Viscosité I : des courbes et des barres

Lorsque Copaïba développe une nouvelle formule cosmétique – et même par après – de nombreux paramètres techniques sont examinés, au travers de mesures spécifiques. Parmi ceux-ci, la viscosité est sans doute celui qui paraît le plus intangible, et reste probablement le moins compris par les clients pour qui nous travaillons à ces développements.

Cela n’est guère étonnant, car la viscosité est une grandeur qui échappe à notre volonté de mesurer les choses en une seule dimension : la table mesure 210 cm de long, mon garçon a 11 ans, ce livre compte 244 pages, la tension électrique domestique est de 240 volts, cette voiture développe 115 chevaux … Avec la viscosité, nous sommes obligés de mesurer les choses en deux dimensions au moins, sous peine de la réduire à quelque chose qui n’exprime plus rien du tout.

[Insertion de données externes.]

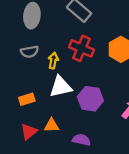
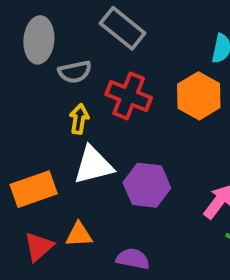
gray semicircle: (30, 52) -> (75, 72), moved
orange rectangle: (27, 99) -> (34, 189), size x1.5

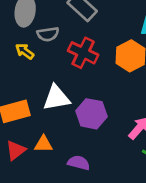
yellow arrow: (79, 119) -> (25, 51), moved, turned -66

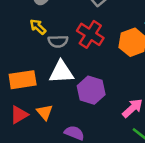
gray semicircle: (48, 34) -> (58, 41), moved
orange triangle: (43, 144) -> (45, 112), turned 42

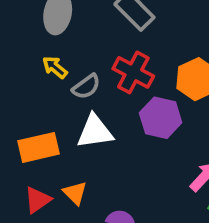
gray semicircle: (58, 41) -> (86, 87), turned -30
purple hexagon: (91, 90) -> (161, 118), moved

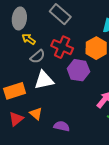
yellow arrow: (55, 67) -> (29, 39), moved

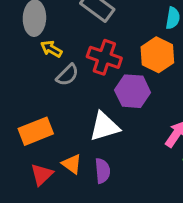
white triangle: (44, 80) -> (104, 127), moved
purple semicircle: (62, 126) -> (103, 171), moved, turned 77

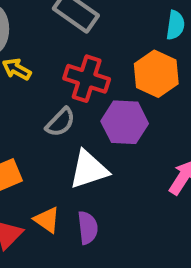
gray semicircle: (67, 75) -> (60, 122), moved

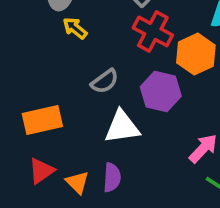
red cross: (87, 79) -> (153, 31), moved
orange triangle: (47, 220) -> (77, 182), moved

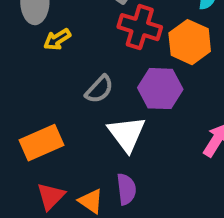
yellow arrow: (75, 28) -> (57, 39), turned -60
white triangle: (122, 127) -> (127, 134), turned -48

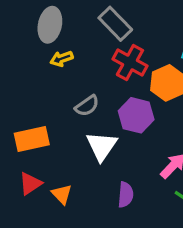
purple semicircle: (126, 189) -> (126, 195), moved

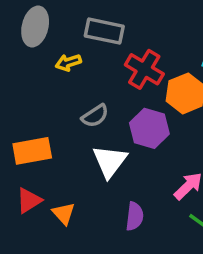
gray rectangle: (115, 24) -> (104, 31), moved, turned -36
gray ellipse: (50, 25) -> (35, 26), moved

Mais reprenons les choses dans l’ordre, afin de tenter d’y voir plus clair … La viscosité est une grandeur qui exprime la force qu’il faut pour déplacer une surface de fluide par rapport à une autre immobile, à une certaine vitesse – par exemple, la force qu’il faut pour étaler avec son doigt une crème sur la peau [la surface qui se déplace est sous le doigt, la surface qui est immobile est sur la peau, et le doigt se déplace à une certaine vitesse]. Rien de bien compliqué à cela, en apparence du moins : si la force qu’il faut est grande, si donc le cosmétique résiste à l’étalement, il est dit visqueux; si la force est petite, si donc le cosmétique se déplace aisément sous le doigt, il est dit fluide.

Tout serait donc simple si les fluides se comportaient comme notre table, notre garçon, notre livre, notre tension électrique ou notre voiture : on pourrait leur attribuer une viscosité et les choses seraient dites. Mais les fluides se comportent de manière retorse, et leur viscosité change lorsque la vitesse de leur étalement change. D’une façon très générale, pour la plupart des cosmétiques disons, la viscosité est d’autant plus petite que la vitesse de déplacement est grande. Autrement dit, plus on fait couler et plus ça coule.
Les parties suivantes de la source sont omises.